==== Task inputs ====

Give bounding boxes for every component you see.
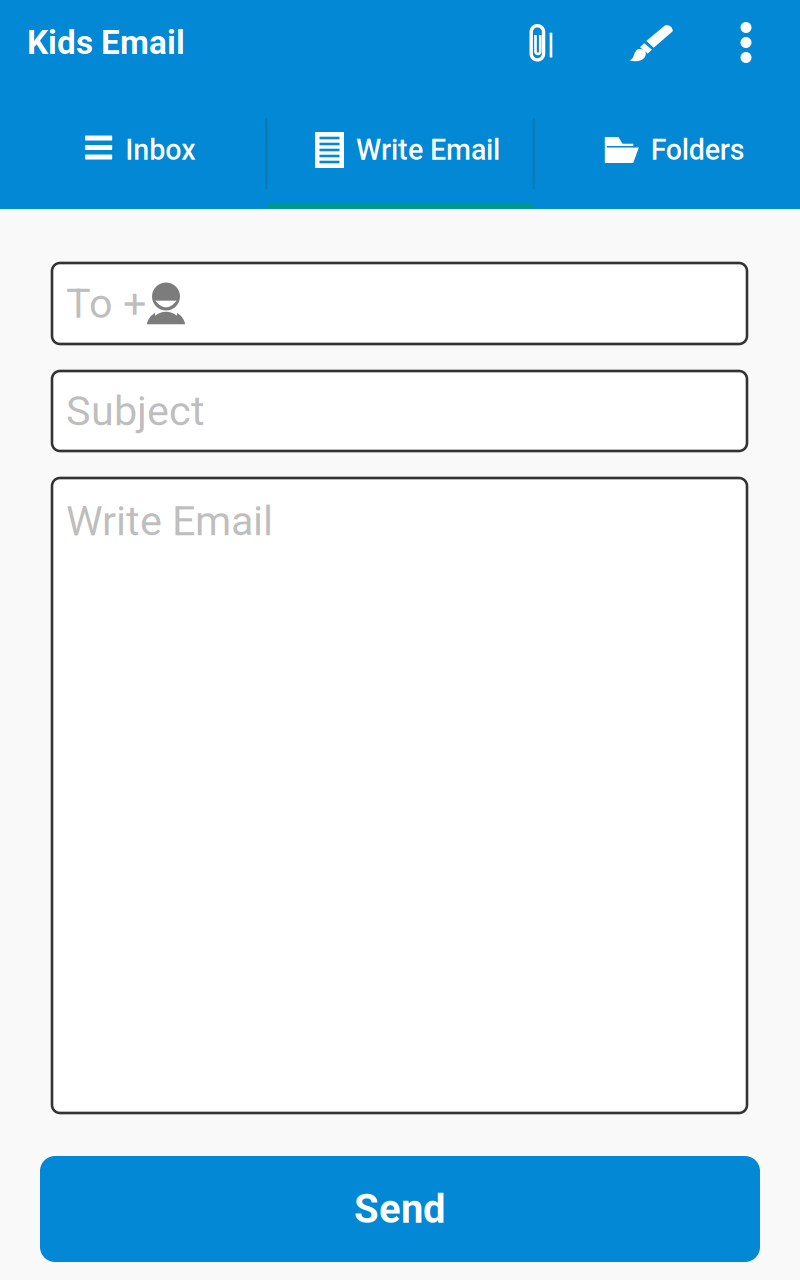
button[interactable]: Attach file [488, 0, 596, 84]
button[interactable]: Drawing tools [596, 0, 706, 84]
staticText: To + [66, 279, 146, 328]
button[interactable]: Inbox [0, 85, 265, 209]
button[interactable]: Write Email [267, 85, 533, 209]
button[interactable]: Folders [535, 85, 800, 209]
button[interactable]: More options [706, 0, 786, 84]
staticText: Folders [651, 133, 745, 167]
staticText: Inbox [125, 133, 195, 167]
button[interactable]: Send [40, 1156, 760, 1262]
staticText: Kids Email [27, 23, 185, 62]
staticText: Write Email [66, 497, 273, 545]
staticText: Subject [66, 387, 205, 435]
staticText: Send [354, 1186, 446, 1232]
staticText: Write Email [356, 133, 500, 167]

====

What you should do — Everything in the data except the pictures must be transcribed exactly.

Reply —
Give bounding boxes for every component you see.
button[interactable]: Attach file [488, 0, 596, 84]
button[interactable]: Drawing tools [596, 0, 706, 84]
staticText: To + [66, 279, 146, 328]
button[interactable]: Inbox [0, 85, 265, 209]
button[interactable]: Write Email [267, 85, 533, 209]
button[interactable]: Folders [535, 85, 800, 209]
button[interactable]: More options [706, 0, 786, 84]
staticText: Folders [651, 133, 745, 167]
staticText: Inbox [125, 133, 195, 167]
button[interactable]: Send [40, 1156, 760, 1262]
staticText: Kids Email [27, 23, 185, 62]
staticText: Write Email [66, 497, 273, 545]
staticText: Subject [66, 387, 205, 435]
staticText: Send [354, 1186, 446, 1232]
staticText: Write Email [356, 133, 500, 167]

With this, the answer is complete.